(Source records)
※ ※ ※

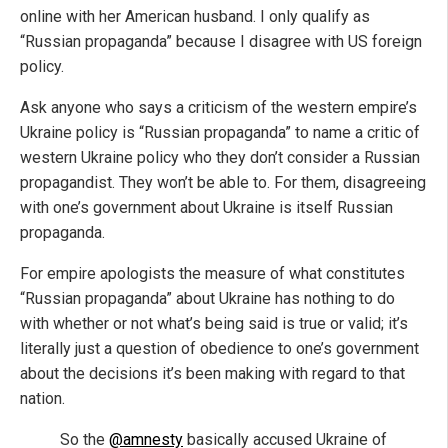
online with her American husband. I only qualify as
“Russian propaganda” because I disagree with US foreign
policy.
Ask anyone who says a criticism of the western empire’s
Ukraine policy is “Russian propaganda” to name a critic of
western Ukraine policy who they don’t consider a Russian
propagandist. They won’t be able to. For them, disagreeing
with one’s government about Ukraine is itself Russian
propaganda.
For empire apologists the measure of what constitutes
“Russian propaganda” about Ukraine has nothing to do
with whether or not what’s being said is true or valid; it’s
literally just a question of obedience to one’s government
about the decisions it’s been making with regard to that
nation.
So the
@amnesty
basically accused Ukraine of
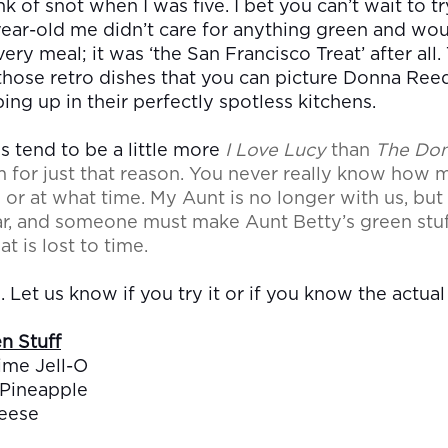
 of snot when I was five. I bet you can’t wait to tr
year-old me didn’t care for anything green and wo
ery meal; it was ‘the San Francisco Treat’ after all.
those retro dishes that you can picture Donna Ree
ing up in their perfectly spotless kitchens.
 tend to be a little more
I Love Lucy
than
T
he Do
m for just that reason. You never really know how
or at what time. My Aunt is no longer with us, but
ar, and someone must make Aunt Betty’s green stuf
at is lost to time.
. Let us know if you try it or if you know the actua
n Stuff
ime Jell-O
 Pineapple
eese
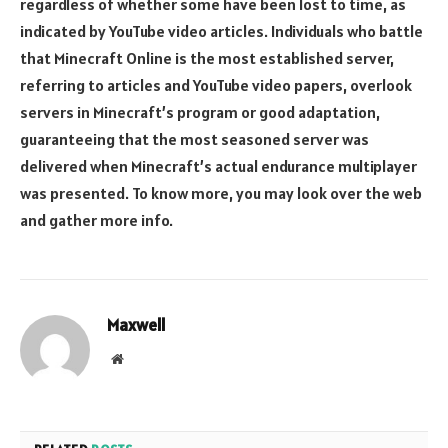
regardless of whether some have been lost to time, as
indicated by YouTube video articles. Individuals who battle
that Minecraft Online is the most established server,
referring to articles and YouTube video papers, overlook
servers in Minecraft’s program or good adaptation,
guaranteeing that the most seasoned server was
delivered when Minecraft’s actual endurance multiplayer
was presented. To know more, you may look over the web
and gather more info.
Maxwell
Website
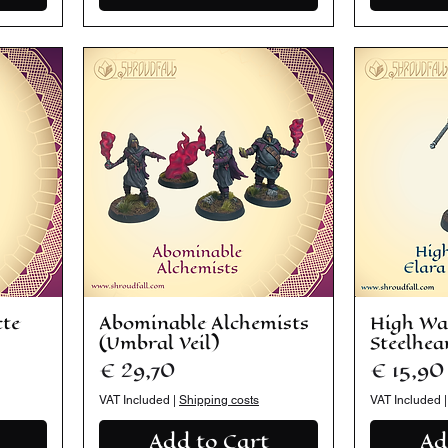
cte
Abominable Alchemists
High Wa
(Umbral Veil)
Steelhear
Price
Price
€ 29,70
€ 15,90
VAT Included
|
Shipping costs
VAT Included
Add to Cart
Ad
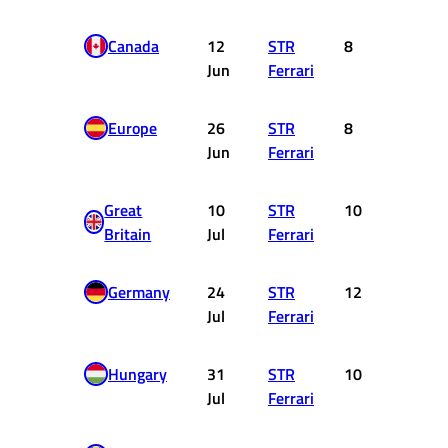
Canada
12
STR
8
4
Jun
Ferrari
Europe
26
STR
8
4
Jun
Ferrari
Great
10
STR
10
1
Britain
Jul
Ferrari
Germany
24
STR
12
0
Jul
Ferrari
Hungary
31
STR
10
1
Jul
Ferrari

※ ※ ※

§ INSTRUCTIONS TO FOLLOW
Each entry above must be set down word for word; none of its pictures belong in the copy.

§ OUTPUT FOR THIS TASK
online with her American husband. I only qualify as
“Russian propaganda” because I disagree with US foreign
policy.
Ask anyone who says a criticism of the western empire’s
Ukraine policy is “Russian propaganda” to name a critic of
western Ukraine policy who they don’t consider a Russian
propagandist. They won’t be able to. For them, disagreeing
with one’s government about Ukraine is itself Russian
propaganda.
For empire apologists the measure of what constitutes
“Russian propaganda” about Ukraine has nothing to do
with whether or not what’s being said is true or valid; it’s
literally just a question of obedience to one’s government
about the decisions it’s been making with regard to that
nation.
So the
@amnesty
basically accused Ukraine of
 of snot when I was five. I bet you can’t wait to tr
year-old me didn’t care for anything green and wo
ery meal; it was ‘the San Francisco Treat’ after all.
those retro dishes that you can picture Donna Ree
ing up in their perfectly spotless kitchens.
 tend to be a little more
I Love Lucy
than
T
he Do
m for just that reason. You never really know how
or at what time. My Aunt is no longer with us, but
ar, and someone must make Aunt Betty’s green stuf
at is lost to time.
. Let us know if you try it or if you know the actua
n Stuff
ime Jell-O
 Pineapple
eese
regardless of whether some have been lost to time, as
indicated by YouTube video articles. Individuals who battle
that Minecraft Online is the most established server,
referring to articles and YouTube video papers, overlook
servers in Minecraft’s program or good adaptation,
guaranteeing that the most seasoned server was
delivered when Minecraft’s actual endurance multiplayer
was presented. To know more, you may look over the web
and gather more info.
Maxwell
Website
cte
Abominable Alchemists
High Wa
(Umbral Veil)
Steelhear
Price
Price
€ 29,70
€ 15,90
VAT Included
|
Shipping costs
VAT Included
Add to Cart
Ad
Canada
12
STR
8
4
Jun
Ferrari
Europe
26
STR
8
4
Jun
Ferrari
Great
10
STR
10
1
Britain
Jul
Ferrari
Germany
24
STR
12
0
Jul
Ferrari
Hungary
31
STR
10
1
Jul
Ferrari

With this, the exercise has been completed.